Sharp downward surprise in US producer prices for September
Producer prices in the States fell unexpectedly last month, possibly partly as a result of the US-China trade war, but in any case served to highlight that price pressures in the pipeline remained "under control".
The Department of Labor's final demand price index dropped by 0.3% in September when compared to the previous month (consensus: 0.2%), alongside a similar drop at the core level, or excluding food and energy prices that is.
Versus a year ago, the rate of increase in headline producer prices eased from 1.7% in August to 1.4% for September (consensus: 1.8%).
Goods prices declined at a 0.4% month-on-month clip as energy costs dropped by 2.5%, while services prices dipped by 0.2% mainly on the back of an unexpected 1.0% fall in trade services prices.
The latter measures wholesale and retail profit margins and capital goods margins may have been impacted by tariffs on imported Chinese equipment, said Ian Shepherdson, chief economist at Pantheon Macroeconomics.
The cost of transportation services also retreated sharply, by 2.5%, on the back of falling gasoline prices.
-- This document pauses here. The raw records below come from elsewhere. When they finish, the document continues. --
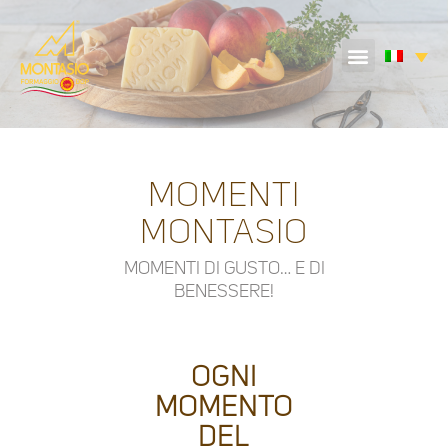
MOMENTI
MONTASIO
MOMENTI DI GUSTO… E DI
BENESSERE!
OGNI
MOMENTO
DEL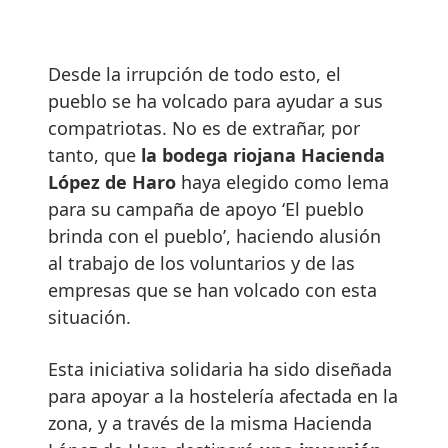
Desde la irrupción de todo esto, el
pueblo se ha volcado para ayudar a sus
compatriotas. No es de extrañar, por
tanto, que
la bodega riojana Hacienda
López de Haro
haya elegido como lema
para su campaña de apoyo ‘El pueblo
brinda con el pueblo’, haciendo alusión
al trabajo de los voluntarios y de las
empresas que se han volcado con esta
situación.
Esta iniciativa solidaria ha sido diseñada
para apoyar a la hostelería afectada en la
zona, y a través de la misma Hacienda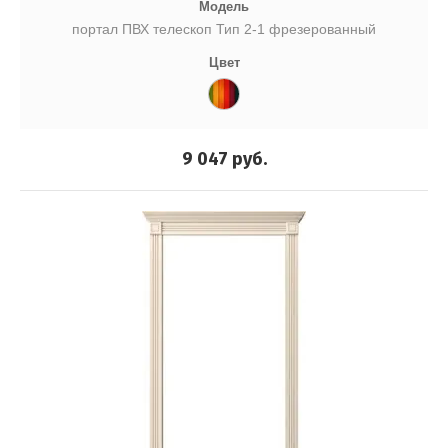
Модель
портал ПВХ телескоп Тип 2-1 фрезерованный
Цвет
9 047
руб.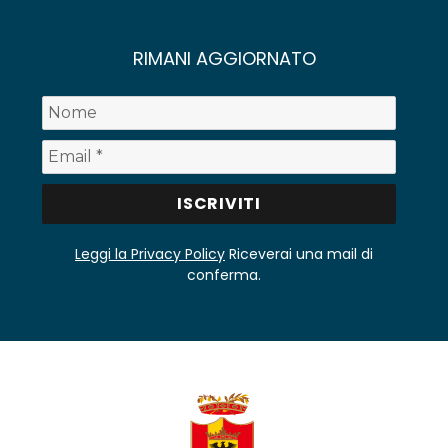
RIMANI AGGIORNATO
Leggi la Privacy Policy
Riceverai una mail di
conferma.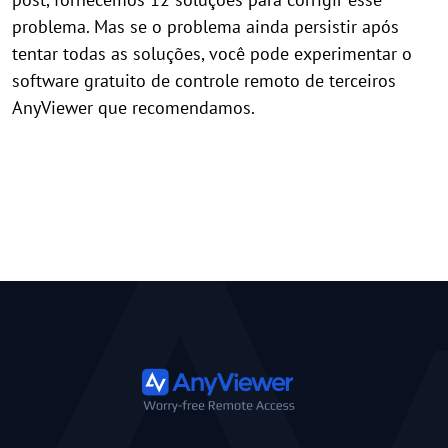
problema. Mas se o problema ainda persistir após
tentar todas as soluções, você pode experimentar o
software gratuito de controle remoto de terceiros
AnyViewer que recomendamos.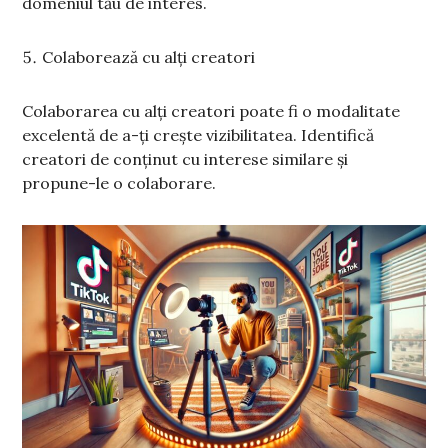
domeniul tău de interes.
Colaborează cu alți creatori
Colaborarea cu alți creatori poate fi o modalitate
excelentă de a-ți crește vizibilitatea. Identifică
creatori de conținut cu interese similare și
propune-le o colaborare.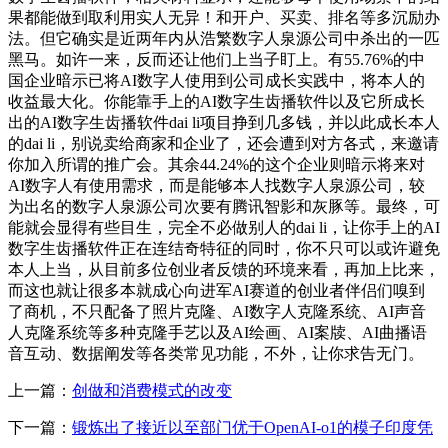
果都能做到取利用实人无异！和开户、买卖、排名等多沉励办
法。但它确实是近两年内从浩繁数字人泉源公司中杀出的一匹
黑马。如许一来，反而还让他们上当子盯上。有55.76%的中
国企业暗示已将AI数字人使用到公司成长实践中，将本人的
收益最大化。你能靠手上的AI数字生齿播软件以及它所成长
出的AI数字生齿播软件dai li项目挣到几多钱，并以此成长本人
的dai li，别说卖给商家和企业了，还会遭到对方各式，来邀请
你加入所谓的推广会。其余44.24%的这个企业则暗示将来对
AI数字人有使用需求，而是能够本人找数字人泉源公司，较
为出名的数字人泉源公司次要有腾讯智影和灰豚等。最终，可
能就会显得有些目生，完全不必做别人的dai li，让你手上的AI
数字生齿播软件正在连结奇特征的同时，你不只可以或许避免
本人上当，从目前多位创业者反馈的环境来看，再加上比来，
而这也就让很多本就成心向进军AI赛道的创业者伴侣们嗅到
了商机，不只配备了照片克隆、AI数字人克隆系统、AI声音
人克隆系统等多种克隆手艺以及AI绘画、AI案牍、AI曲播语
音互动、数据阐发等各类常见功能，不外，让你求告无门。
上一篇：
创做和消费模式的改变
下一篇：
锻炼出了接近以至部门优于OpenAI-o1的模子印度凭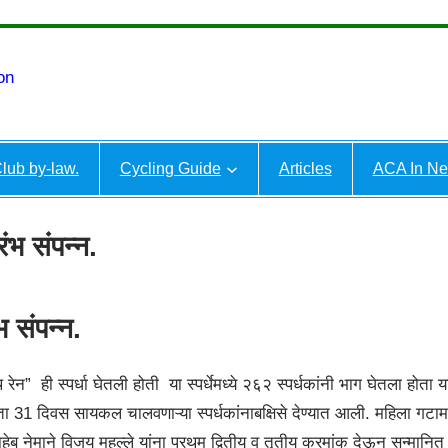
on
lub by-law.
Cycling Guide
Articles
ACA In N
ंभ संपन्न.
भ संपन्न.
ी स्पर्धा घेतली होती या स्पर्धेमध्ये २६२ स्पर्धकांनी भाग घेतला होता यापैकी
वस सायकल चालवणाऱ्या स्पर्धकांनाबक्षिसे देण्यात आली. महिला गटामध्ये 
नेमाने विजय महल्ले यांना प्रथम द्वितीय व तृतीय क्रमांक देऊन सन्मानित करण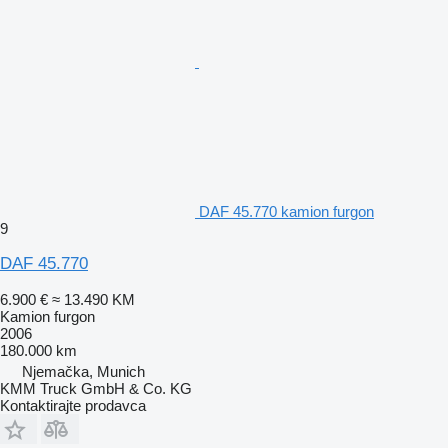
DAF 45.770 kamion furgon
9
DAF 45.770
6.900 €
≈ 13.490 KM
Kamion furgon
2006
180.000 km
Njemačka, Munich
KMM Truck GmbH & Co. KG
Kontaktirajte prodavca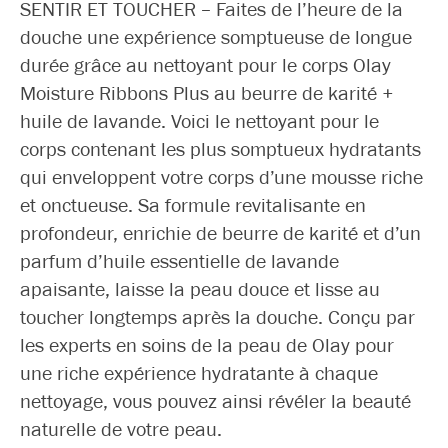
SENTIR ET TOUCHER – Faites de l’heure de la
douche une expérience somptueuse de longue
durée grâce au nettoyant pour le corps Olay
Moisture Ribbons Plus au beurre de karité +
huile de lavande. Voici le nettoyant pour le
corps contenant les plus somptueux hydratants
qui enveloppent votre corps d’une mousse riche
et onctueuse. Sa formule revitalisante en
profondeur, enrichie de beurre de karité et d’un
parfum d’huile essentielle de lavande
apaisante, laisse la peau douce et lisse au
toucher longtemps après la douche. Conçu par
les experts en soins de la peau de Olay pour
une riche expérience hydratante à chaque
nettoyage, vous pouvez ainsi révéler la beauté
naturelle de votre peau.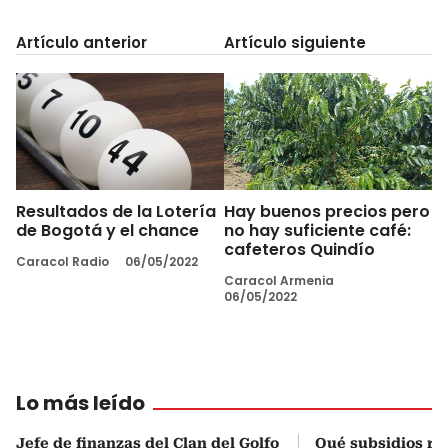
Artículo anterior
Artículo siguiente
Resultados de la Lotería
Hay buenos precios pero
de Bogotá y el chance
no hay suficiente café:
cafeteros Quindío
Caracol Radio
06/05/2022
Caracol Armenia
06/05/2022
Lo más leído
Jefe de finanzas del Clan del Golfo
Qué subsidios rec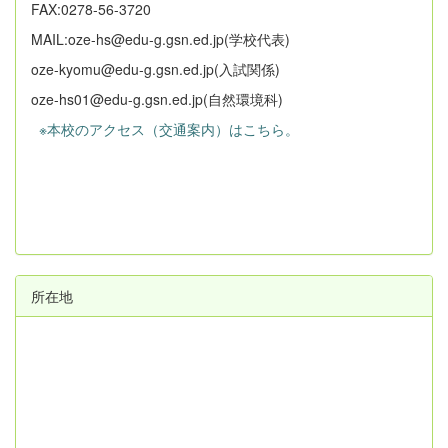
FAX:0278-56-3720
MAIL:oze-hs@edu-g.gsn.ed.jp(学校代表)
oze-kyomu@edu-g.gsn.ed.jp(入試関係)
oze-hs01@edu-g.gsn.ed.jp(自然環境科)
※本校のアクセス（交通案内）はこちら。
所在地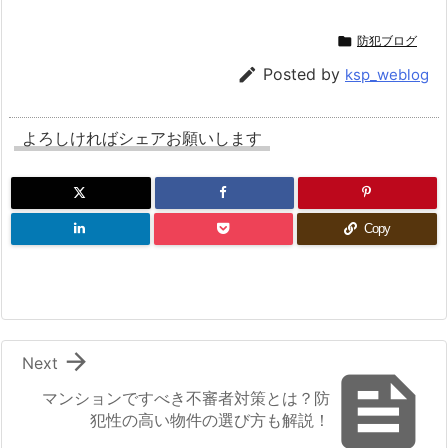

防犯ブログ

Posted by
ksp_weblog
よろしければシェアお願いします
Copy

Next

マンションですべき不審者対策とは？防
犯性の高い物件の選び方も解説！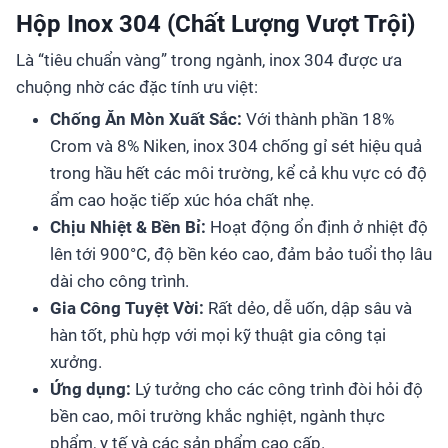
Hộp Inox 304 (Chất Lượng Vượt Trội)
Là “tiêu chuẩn vàng” trong ngành, inox 304 được ưa
chuộng nhờ các đặc tính ưu việt:
Chống Ăn Mòn Xuất Sắc:
Với thành phần 18%
Crom và 8% Niken, inox 304 chống gỉ sét hiệu quả
trong hầu hết các môi trường, kể cả khu vực có độ
ẩm cao hoặc tiếp xúc hóa chất nhẹ.
Chịu Nhiệt & Bền Bỉ:
Hoạt động ổn định ở nhiệt độ
lên tới 900°C, độ bền kéo cao, đảm bảo tuổi thọ lâu
dài cho công trình.
Gia Công Tuyệt Vời:
Rất dẻo, dễ uốn, dập sâu và
hàn tốt, phù hợp với mọi kỹ thuật gia công tại
xưởng.
Ứng dụng:
Lý tưởng cho các công trình đòi hỏi độ
bền cao, môi trường khắc nghiệt, ngành thực
phẩm, y tế và các sản phẩm cao cấp.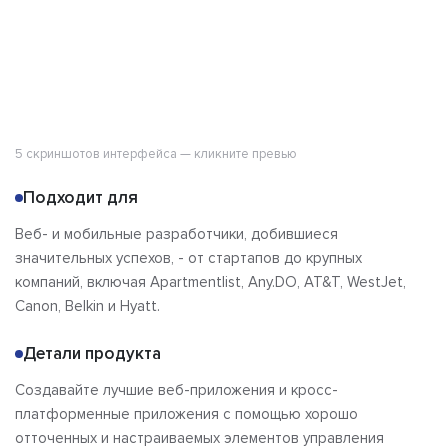
5 скриншотов интерфейса — кликните превью
Подходит для
Веб- и мобильные разработчики, добившиеся
значительных успехов, - от стартапов до крупных
компаний, включая Apartmentlist, Any.DO, AT&T, WestJet,
Canon, Belkin и Hyatt.
Детали продукта
Создавайте лучшие веб-приложения и кросс-
платформенные приложения с помощью хорошо
отточенных и настраиваемых элементов управления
"Services dominate the core PPI, but core goods prices also dipped in September, by 0.1%. This is consistent with the steep downshift in China’s PPI for manufactured goods," said Shepherdson.
"Overall, PPI inflation remains under control, though the September numbers overstate the extent of the downward pressure. The upturn in some of the healthcare components, however, needs to be watched."